[Exercise objective] In your output, repeat each entry exactly and include no pictures.

----

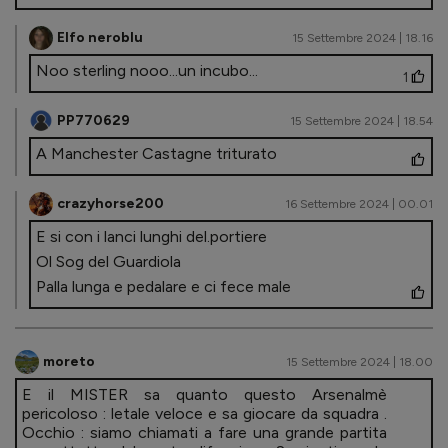
Elfo neroblu
15 Settembre 2024 | 18.16
Noo sterling nooo...un incubo...
1
PP770629
15 Settembre 2024 | 18.54
A Manchester Castagne triturato
crazyhorse200
16 Settembre 2024 | 00.01
E si con i lanci lunghi del.portiere
Ol Sog del Guardiola
Palla lunga e pedalare e ci fece male
moreto
15 Settembre 2024 | 18.00
E il MISTER sa quanto questo Arsenalmè
pericoloso : letale veloce e sa giocare da squadra .
Occhio : siamo chiamati a fare una grande partita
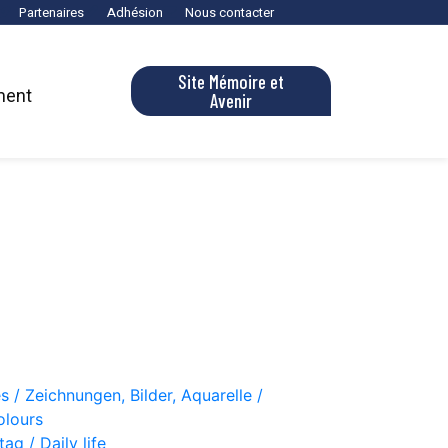
Partenaires
Adhésion
Nous contacter
Site Mémoire et
ment
Avenir
s / Zeichnungen, Bilder, Aquarelle /
olours
ag / Daily life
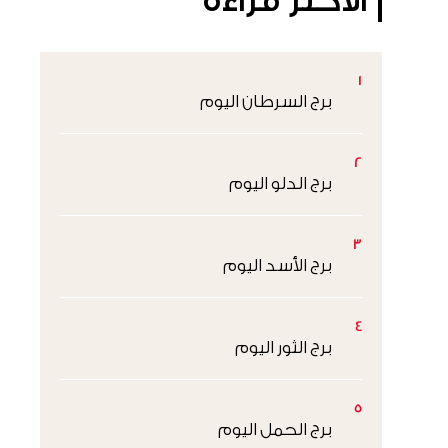
الأكثر قراءةً
1
برج السرطان اليوم
2
برج الدلو اليوم
3
برج الأسد اليوم
4
برج الثور اليوم
5
برج الحمل اليوم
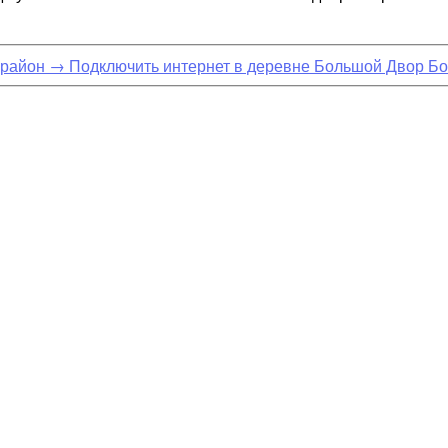
 район
→
Подключить интернет в деревне Большой Двор Бо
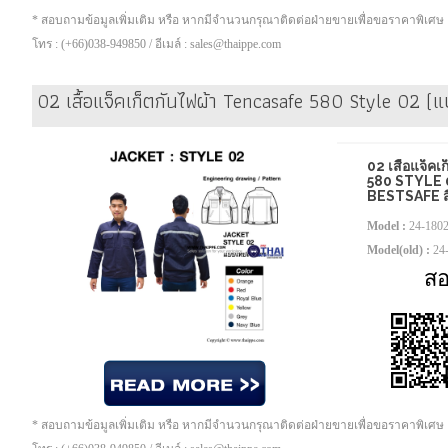
* สอบถามข้อมูลเพิ่มเติม หรือ หากมีจำนวนกรุณาติดต่อฝ่ายขายเพื่อขอราคาพิเศษ
โทร : (+66)038-949850 / อีเมล์ : sales@thaippe.com
02 เสื้อแจ็คเก็ตกันไฟผ้า Tencasafe 580 Style 02 (แบบ
02 เสื้อแจ็ค
580 STYLE 0
BESTSAFE สี 
Model :
24-180
Model(old) :
24
ส
* สอบถามข้อมูลเพิ่มเติม หรือ หากมีจำนวนกรุณาติดต่อฝ่ายขายเพื่อขอราคาพิเศษ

----

[Result of this exercise]
Elfo neroblu
15 Settembre 2024 | 18.16
Noo sterling nooo...un incubo...
1
PP770629
15 Settembre 2024 | 18.54
A Manchester Castagne triturato
crazyhorse200
16 Settembre 2024 | 00.01
E si con i lanci lunghi del.portiere
Ol Sog del Guardiola
Palla lunga e pedalare e ci fece male
moreto
15 Settembre 2024 | 18.00
E il MISTER sa quanto questo Arsenalmè
pericoloso : letale veloce e sa giocare da squadra .
Occhio : siamo chiamati a fare una grande partita
Partenaires
Adhésion
Nous contacter
Site Mémoire et
ment
Avenir
s / Zeichnungen, Bilder, Aquarelle /
olours
ag / Daily life
الأكثر قراءةً
1
برج السرطان اليوم
2
برج الدلو اليوم
3
برج الأسد اليوم
4
برج الثور اليوم
5
برج الحمل اليوم
 район
→
Подключить интернет в деревне Большой Двор Бо
* สอบถามข้อมูลเพิ่มเติม หรือ หากมีจำนวนกรุณาติดต่อฝ่ายขายเพื่อขอราคาพิเศษ
โทร : (+66)038-949850 / อีเมล์ : sales@thaippe.com
02 เสื้อแจ็คเก็ตกันไฟผ้า Tencasafe 580 Style 02 (แบบ
02 เสื้อแจ็ค
580 STYLE 0
BESTSAFE สี 
Model :
24-180
Model(old) :
24
ส
* สอบถามข้อมูลเพิ่มเติม หรือ หากมีจำนวนกรุณาติดต่อฝ่ายขายเพื่อขอราคาพิเศษ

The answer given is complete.